Figure 1.

Iron metabolism and the pathway of ferroptosis. Ferrireductase (DMT1) converts Fe (III) to Fe (II). Some of Fe (II) is bound to ferritin and forms cytosolic labile iron pool (cLIP), and some crosses the basolateral membrane through ferroportin (FPN) into the plasma to combine with transferrin (TF). Fe (II) can initiate liposome peroxidation through the Fenton reaction. The system ${\mathrm{x}}_{\text{c}}^{-}$ is a counter-transport that can ingest cystine and excrete glutamic acid to synthesize glutathione (GSH).
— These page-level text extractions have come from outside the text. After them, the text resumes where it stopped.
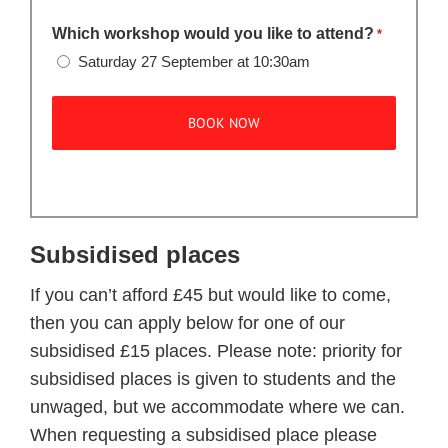
Which workshop would you like to attend?
*
Saturday 27 September at 10:30am
Subsidised places
If you can’t afford £45 but would like to come,
then you can apply below for one of our
subsidised £15 places. Please note: priority for
subsidised places is given to students and the
unwaged, but we accommodate where we can.
When requesting a subsidised place please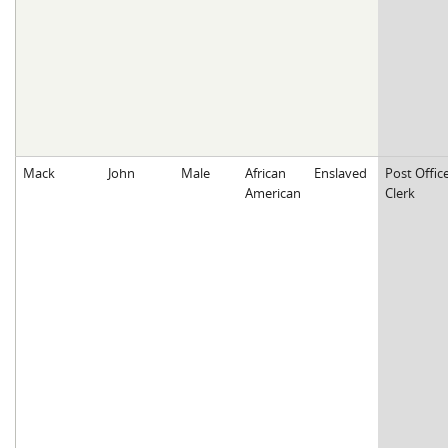
Mack
John
Male
African
Enslaved
Post Offic
American
Clerk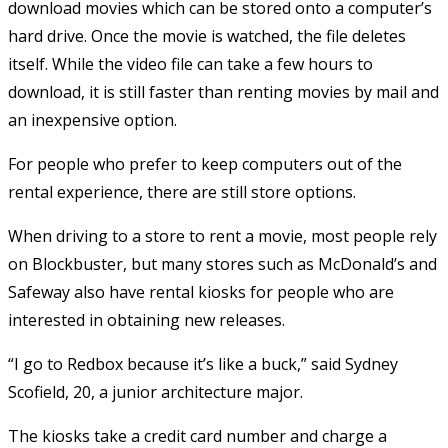
download movies which can be stored onto a computer’s
hard drive. Once the movie is watched, the file deletes
itself. While the video file can take a few hours to
download, it is still faster than renting movies by mail and
an inexpensive option.
For people who prefer to keep computers out of the
rental experience, there are still store options.
When driving to a store to rent a movie, most people rely
on Blockbuster, but many stores such as McDonald’s and
Safeway also have rental kiosks for people who are
interested in obtaining new releases.
“I go to Redbox because it’s like a buck,” said Sydney
Scofield, 20, a junior architecture major.
The kiosks take a credit card number and charge a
Glutathione peroxidase 4 (GPX4) is a selenium enzyme that catalyzes GSH into oxidized glutathione (GSSG) and reduces toxic peroxides to non-toxic hydroxyl compounds. And the FSP1-CoQ-NADPH pathway and DHODH can inhibit lipid peroxidation and protect cells from ferroptosis by generating ubiquinol. In the GCH-BH4 pathway, GCH1 resists ferroptosis through its metabolite BH4. BH4 acts as a free-radical-trapping antioxidant or participates in ubiquinone synthesis to inhibit lipid peroxidation.